Dataset records:

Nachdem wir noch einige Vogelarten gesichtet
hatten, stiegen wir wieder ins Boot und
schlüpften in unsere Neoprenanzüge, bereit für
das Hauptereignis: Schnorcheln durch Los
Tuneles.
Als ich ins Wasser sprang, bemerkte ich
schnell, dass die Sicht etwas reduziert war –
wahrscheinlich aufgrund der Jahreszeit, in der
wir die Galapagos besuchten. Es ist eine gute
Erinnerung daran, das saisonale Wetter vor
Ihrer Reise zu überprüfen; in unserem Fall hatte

==

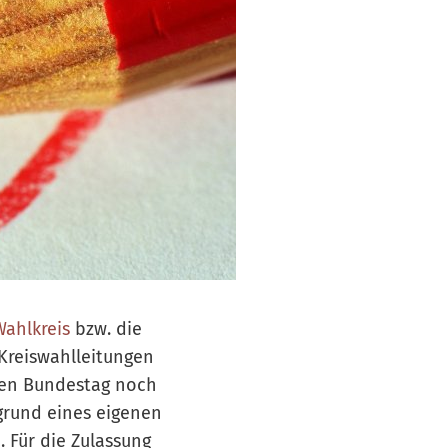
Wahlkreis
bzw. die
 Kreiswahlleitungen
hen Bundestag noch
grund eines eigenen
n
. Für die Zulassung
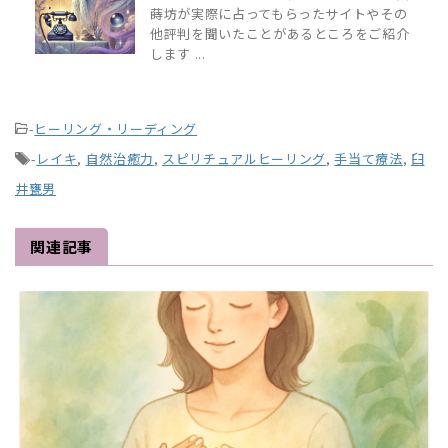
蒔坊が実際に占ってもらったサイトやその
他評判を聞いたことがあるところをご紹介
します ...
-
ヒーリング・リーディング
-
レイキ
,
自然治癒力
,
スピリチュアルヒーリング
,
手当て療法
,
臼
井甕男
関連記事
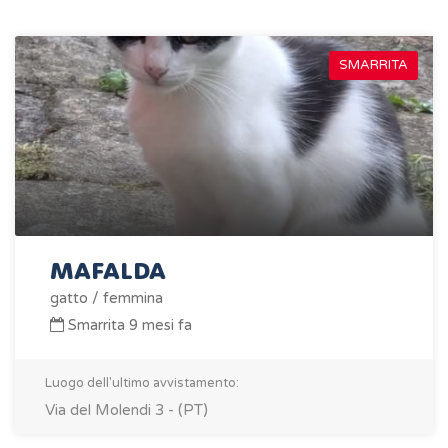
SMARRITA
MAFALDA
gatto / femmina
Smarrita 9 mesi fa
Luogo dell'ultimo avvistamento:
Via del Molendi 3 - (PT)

--

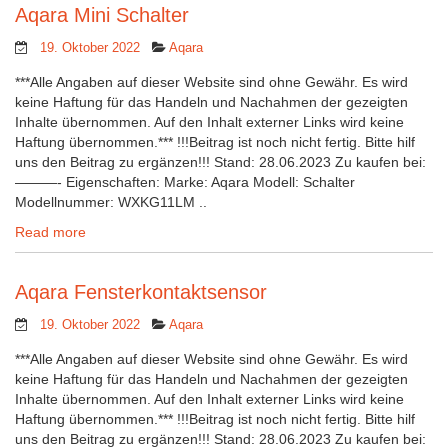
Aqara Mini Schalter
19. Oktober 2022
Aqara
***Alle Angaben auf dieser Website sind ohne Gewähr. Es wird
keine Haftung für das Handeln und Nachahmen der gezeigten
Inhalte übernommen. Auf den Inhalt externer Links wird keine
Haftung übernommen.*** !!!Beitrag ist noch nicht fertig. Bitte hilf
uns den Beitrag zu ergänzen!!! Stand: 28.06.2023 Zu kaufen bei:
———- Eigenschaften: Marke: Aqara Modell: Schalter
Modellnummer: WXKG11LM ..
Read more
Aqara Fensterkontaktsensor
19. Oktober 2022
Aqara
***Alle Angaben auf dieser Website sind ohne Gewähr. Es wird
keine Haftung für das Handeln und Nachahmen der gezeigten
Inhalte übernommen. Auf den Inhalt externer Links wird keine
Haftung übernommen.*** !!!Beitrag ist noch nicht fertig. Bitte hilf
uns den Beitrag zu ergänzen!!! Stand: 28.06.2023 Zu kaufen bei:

= TASK PROMPT =
Only lines containing the string "Aqara" belong in the answer; find them in the data above and copy them.

= ANSWER FOR THE TASK =
Aqara Mini Schalter
Aqara
———- Eigenschaften: Marke: Aqara Modell: Schalter
Aqara Fensterkontaktsensor
Aqara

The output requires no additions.